Findings of Halborn’s Summer Research on AI-Powered Chatbot, ChatGPT

Yesterday, Halborn, a leading blockchain security firm, unveiled the findings of its summer research, which involved an analysis of 134 smart contracts to assess the capabilities of the top AI-powered chatbot, ChatGPT. The scope of the study was broad, aiming to address various questions regarding the potential of ChatGPT to replace human smart contract auditors. Halborn’s team sought to answer questions about the utility of ChatGPT for students learning about smart contracts, its effectiveness in solving Capture the Flag (CTF) tasks commonly assigned in cybersecurity competitions, and its ability to identify vulnerabilities in code, among other considerations.

Curating Smart Contracts for Analysis

One aspect scrutinized by Halborn was ChatGPT’s proficiency in detecting fundamental textbook vulnerabilities. The team curated a set of sample contracts typically used to illustrate various types of attacks, vulnerabilities, and coding pitfalls.

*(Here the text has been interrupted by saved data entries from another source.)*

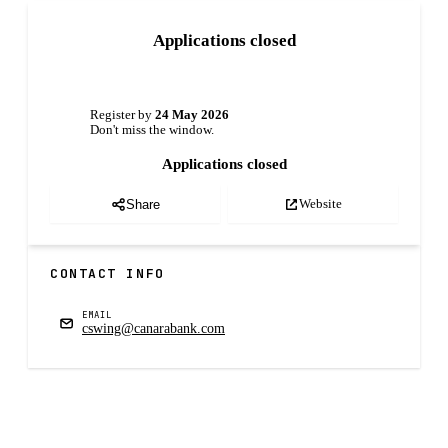
Applications closed
Register by
24 May 2026
Don't miss the window.
Applications closed
Website
Share
CONTACT INFO
EMAIL
cswing@canarabank.com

After preprocessing, which involved removing vulnerabilities that appeared too similar to each other and could be considered duplicates, the team narrowed down the sample to 134 contracts.

Evaluating ChatGPT’s Performance

Since chatbots tend to give multiple responses to the same question which can vary based on the prompt, Halborn implemented a testing strategy that involved dividing the assessments into two categories: one where ChatGPT was directly questioned and another where the chatbot was treated as a genuine cybersecurity auditor.

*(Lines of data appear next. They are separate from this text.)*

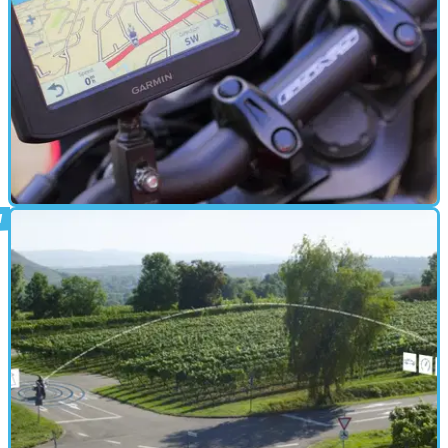
ELECTRONICS
11/05/18
First look: New Garmin Zumo 396 sat-nav
New bike-specific GPS unit from Garmin on test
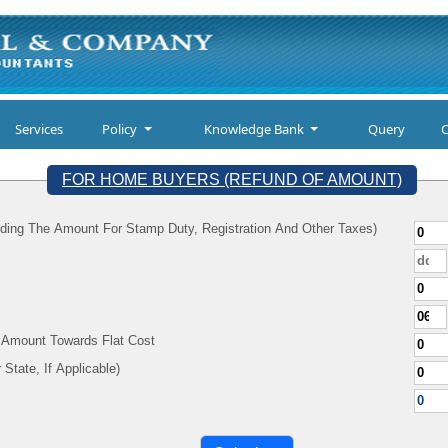
Services
Policy
Knowledge Bank
Query
C
FOR HOME BUYERS (REFUND OF AMOUNT)
ding The Amount For Stamp Duty, Registration And Other Taxes)
d Amount Towards Flat Cost
y (As Per Your State, If Applicable)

Results of ChatGPT’s Performance

Regarding the rate of detection of vulnerabilities, ChatGPT 3.5 is capable of detecting correctly 73.1% of them with the direct question, while ChatGPT 4 is capable of detecting 76.1%,” Halborn concludes, adding that “With the role-playing prompt the numbers are slightly lower, 70.1% for ChatGPT 3.5 and 67.9% for ChatGPT 4.”

ChatGPT’s Proficiency in Solving Capture the Flag (CTF) Challenges

To assess ChatGPT’s proficiency in solving Capture the Flag (CTF) challenges, Halborn employed tasks primarily sourced from three CTF repositories: Ethernaut, Damn Vulnerable DeFi, and Capture the Ether.

ChatGPT’s Application for Cybersecurity Specialists and Hackers

Halborn also references previous efforts made by other cybersecurity teams to assess ChatGPT’s capabilities in scanning code for malicious fragments. These attempts, supposedly indicating questionable effectiveness, may have been influenced by a relatively limited scope of studies.